Tuesday 30 October 2007

The sheep of his flock


It used to be the custom in Ireland that a bishop, before confirming children, would personally examine them in their catechism. My father resented to the end of his life that his confirmation was deferred a year because the boy next to him answered a question wrong, and my father got the blame.

A parishioner here told me this about his own confirmation interview.

Bishop: Now if our Lord likens you laypeople to his sheep, what does that make me?
Nervous farmer's son: Er, the ram, me lord.

Dolly Mixture Rage in Sussex


This arrived by post today:


The Sussex Sweet Shop opened Christmas last year, and we were completely overwhelmed by our friends from the churches desperately in need of

- Dolly Mixtures -

… So we have arranged this

- Pre-order Form -

It then goes on to enable me to order 3kg sacks of Dolly Mixture (each sack containing 1800 sweets)

Somebody, please tell me this is all a wind-up! The secretary and I have been rolling around laughing all morning at the image of venerable archdeacons having a punch up over the last dolly mixture sweet.

Monday 29 October 2007

Endorsement

This, from Zenit:

ROME, OCT. 28, 2007 (Zenit.org).- Benedict XVI's vicar for the Diocese of Rome expressed his hopes that religious men and women increase their use of information technology, and thus take advantage of what he called a new form of apostolate.

Cardianl Camillo Ruini spoke to the religious at the Pontifical Urbanian University during the diocesan gathering of the Union of Major Superiors of Italy, which represents 1,287 communities and 22,000 religious in Rome.

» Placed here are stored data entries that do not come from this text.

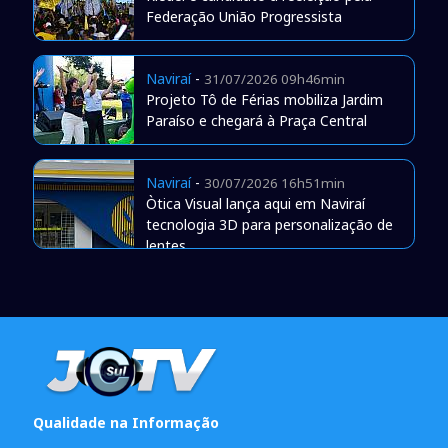
Federação União Progressista
Naviraí
-
31/07/2026 09h46min
Projeto Tô de Férias mobiliza Jardim
Paraíso e chegará à Praça Central
Naviraí
-
30/07/2026 16h51min
Òtica Visual lança aqui em Naviraí
tecnologia 3D para personalização de
lentes
Qualidade na Informação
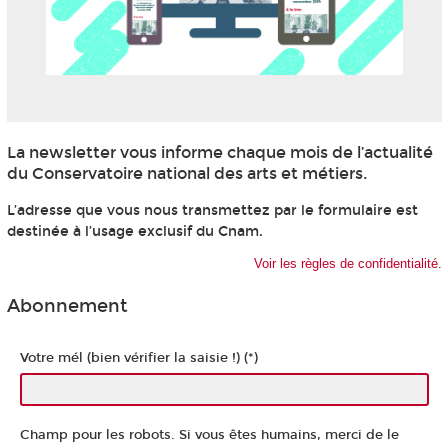
La newsletter vous informe chaque mois de l’actualité
du Conservatoire national des arts et métiers.
L’adresse que vous nous transmettez par le formulaire est
destinée à l’usage exclusif du Cnam.
Voir les règles de confidentialité
.
Abonnement
Votre mél (bien vérifier la saisie !) (*)
Champ pour les robots. Si vous êtes humains, merci de le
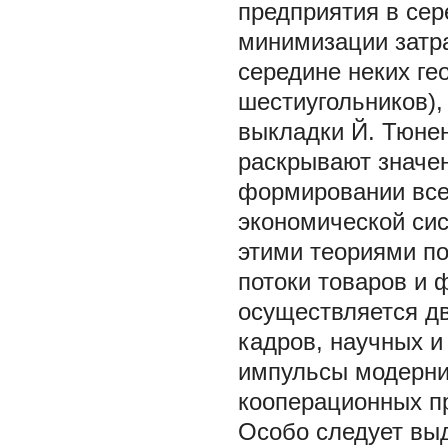
предприятия в сер
минимизации затрат
середине неких ге
шестиугольников),
выкладки Й. Тюнен
раскрывают значен
формировании все
экономической сис
этими теориями по
потоки товаров и 
осуществляется д
кадров, научных и
импульсы модерни
кооперационных пре
Особо следует вы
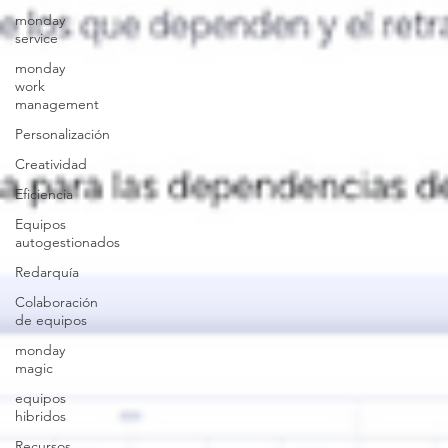
monday
service
monday
work
management
Personalización
Creatividad
Eficiencia
Equipos
autogestionados
Redarquía
Colaboración
de equipos
monday
magic
equipos
hibridos
Recursos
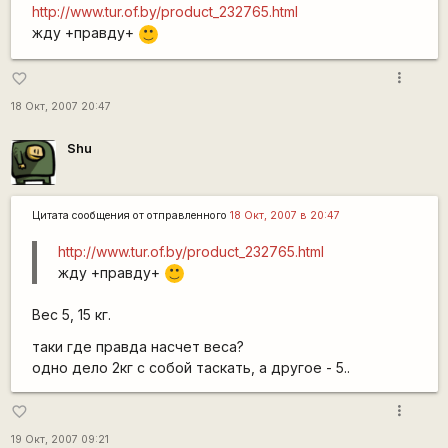
http://www.tur.of.by/product_232765.html
жду +правду+
:)
more_vert
favorite_border
18 Окт, 2007 20:47
Shu
Цитата сообщения от
отправленного
18 Окт, 2007 в 20:47
http://www.tur.of.by/product_232765.html
жду +правду+
:)
Вес 5, 15 кг.
таки где правда насчет веса?
одно дело 2кг с собой таскать, а другое - 5..
more_vert
favorite_border
19 Окт, 2007 09:21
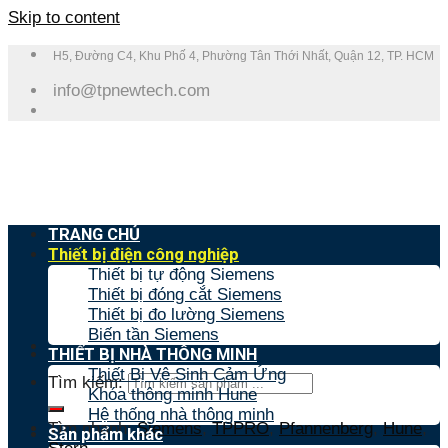
Skip to content
H5, Đường C4, Khu Phố 4, Phường Tân Thới Nhất, Quận 12, TP. HCM
info@tpnewtech.com
TRANG CHỦ
Thiết bị điện công nghiệp
Thiết bị tự động Siemens
Thiết bị đóng cắt Siemens
Thiết bị đo lường Siemens
Biến tần Siemens
THIẾT BỊ NHÀ THÔNG MINH
Thiết Bị Vệ Sinh Cảm Ứng
Tìm kiếm:
Khóa thông minh Hune
Hệ thống nhà thông minh
Tìm nhanh:
Siemens
,
TPPRO
,
Pfannenberg
,
Hune
,
Sản phẩm khác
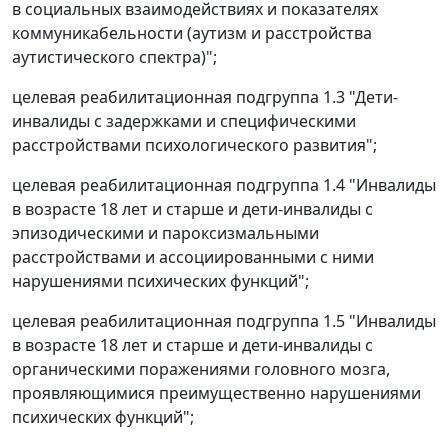
в социальных взаимодействиях и показателях
коммуникабельности (аутизм и расстройства
аутистического спектра)";
целевая реабилитационная подгруппа 1.3 "Дети-
инвалиды с задержками и специфическими
расстройствами психологического развития";
целевая реабилитационная подгруппа 1.4 "Инвалиды
в возрасте 18 лет и старше и дети-инвалиды с
эпизодическими и пароксизмальными
расстройствами и ассоциированными с ними
нарушениями психических функций";
целевая реабилитационная подгруппа 1.5 "Инвалиды
в возрасте 18 лет и старше и дети-инвалиды с
органическими поражениями головного мозга,
проявляющимися преимущественно нарушениями
психических функций";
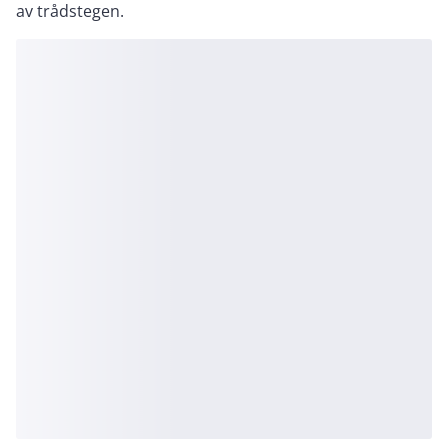
av trådstegen.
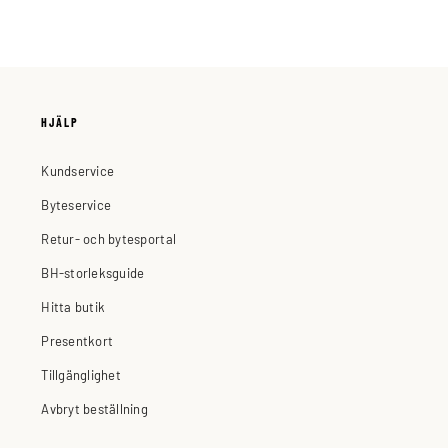
HJÄLP
Kundservice
Byteservice
Retur- och bytesportal
BH-storleksguide
Hitta butik
Presentkort
Tillgänglighet
Avbryt beställning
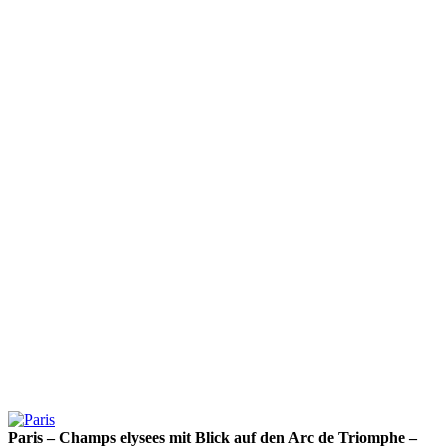
Paris – Champs elysees mit Blick auf den Arc de Triomphe –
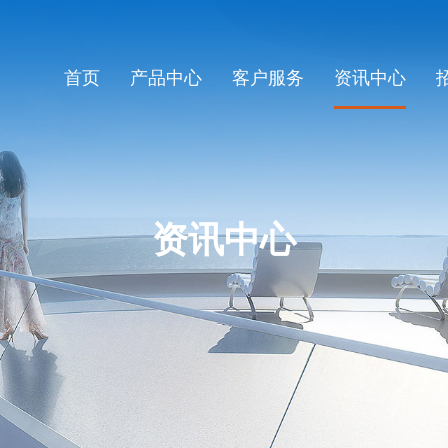
首页
产品中心
客户服务
资讯中心
资讯中心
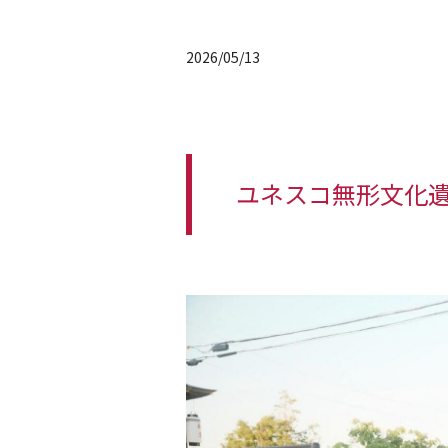
2026/05/13
ユネスコ無形文化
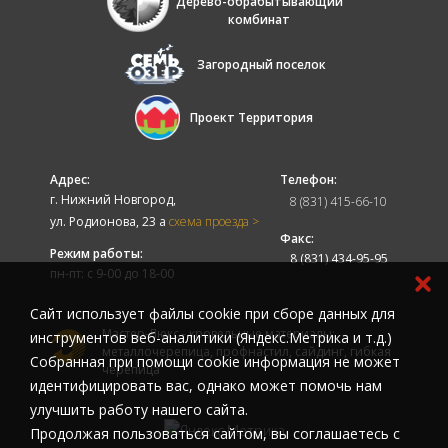
Дерево-обрабытывающий
комбинат
Загородный поселок
Проект Территория
Адрес:
Телефон:
г. Нижний Новгород,
8 (831) 415-66-10
ул. Родионова, 23 а
схема проезда >
Факс:
Режим работы:
8 (831) 434-95-95
пн-пт: с 9-00 до 18-00
Cайт использует файлы cookie при сборе данных для
Мастер-Люкс - кровельные материалы:
инструментов веб-аналитики (Яндекс.Метрика и т.д.)
металлочерепица, профнастил, сайдинг, гибкая
Собранная при помощи cookie информация не может
черепица
идентифицировать вас, однако может помочь нам
улучшить работу нашего сайта.
Продолжая пользоваться сайтом, вы соглашаетесь с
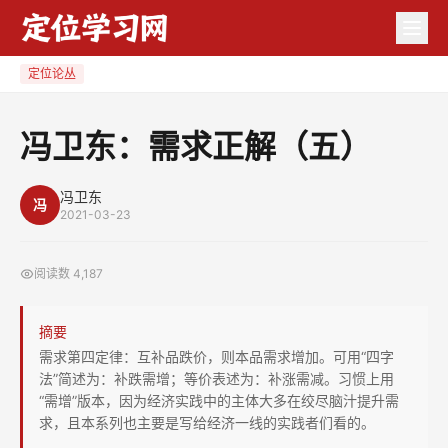
冯
卫
东：
定位论丛
需
求
冯卫东：需求正解（五）
正
解
冯卫东
冯
（五）
2021-03-23
阅读数
4,187
摘要
需求第四定律：互补品跌价，则本品需求增加。可用“四字
法”简述为：补跌需增；等价表述为：补涨需减。习惯上用
“需增”版本，因为经济实践中的主体大多在绞尽脑汁提升需
求，且本系列也主要是写给经济一线的实践者们看的。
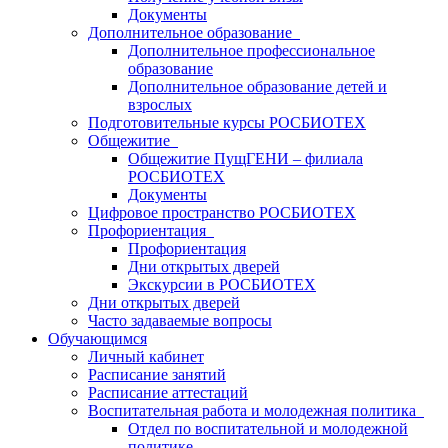
Документы
Дополнительное образование
Дополнительное профессиональное
образование
Дополнительное образование детей и
взрослых
Подготовительные курсы РОСБИОТЕХ
Общежитие
Общежитие ПущГЕНИ – филиала
РОСБИОТЕХ
Документы
Цифровое пространство РОСБИОТЕХ
Профориентация
Профориентация
Дни открытых дверей
Экскурсии в РОСБИОТЕХ
Дни открытых дверей
Часто задаваемые вопросы
Обучающимся
Личный кабинет
Расписание занятий
Расписание аттестаций
Воспитательная работа и молодежная политика
Отдел по воспитательной и молодежной
политике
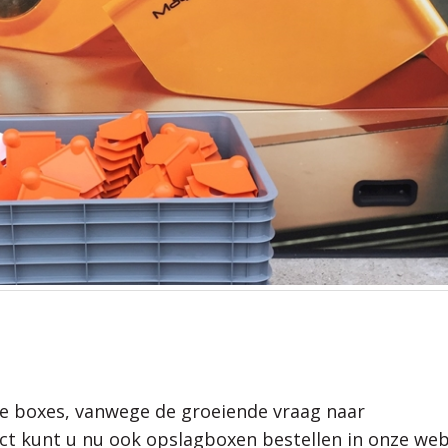
ge boxes, vanwege de groeiende vraag naar
t kunt u nu ook opslagboxen bestellen in onze we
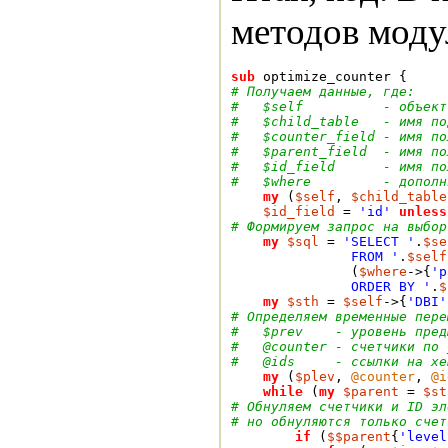
методов модул
sub
 optimize_counter {
# Получаем данные, где:
#   $self          - объект
#   $child_table   - имя по
#   $counter_field - имя по
#   $parent_field  - имя по
#   $id_field      - имя по
#   $where         - дополн
my
 (
$self
, 
$child_table
$id_field
 = 
'id'
unless
# Формируем запрос на выбор
my
$sql
 = 
'SELECT '
.
$se
               FROM '
.
$self
               (
$where
->{
'p
               ORDER BY '
.
$
my
$sth
 = 
$self
->{
'DBI'
# Определяем временные пере
#   $prev    - уровень пред
#   @counter - счетчики по 
#   @ids     - ссылки на хе
my
 (
$plev
, 
@counter
, 
@i
while
 (
my
$parent
 = 
$st
# Обнуляем счетчики и ID эл
# но обнуляются только счет
if
 (
$$parent
{
'level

According to the Roman diocesan weekly RomaSette, Cardinal Ruini said: "A priest from Novara told me that the theme of 'Jesus' is very much discussed by youth in blogs. The focus, though, comes from destructive books that are widespread today, and not from Benedict XVI’s book ‘Jesus of Nazareth.'

"What will the idea of Christ be in 10 years if these ideas triumph?"

The true Jesus

The 76-year-old prelate admitted, "I don’t understand the Internet, but especially young religious ought to enter blogs and correct the opinions of the youth, showing them the true Jesus.”

“The teaching emergency is central in Benedict XVI's concerns," the cardinal said. "For him, education in the faith coincides with service to society, because to form someone in the faith means to form the human person.

"Simply giving motivations for living defeats nihilism and gives value to the human person, a value that is based on Christ himself, the fact that God became a man."

The cardinal asserted that an educator’s testimony and content can matter more than pedagogical techniques.

He called for catechists to be creative in finding occasions for promoting Benedict XVI’s book, saying it shows the solidity of faith in the historical Jesus of the Gospels, and bases the identity of the Christian in a personal encounter with Jesus Christ.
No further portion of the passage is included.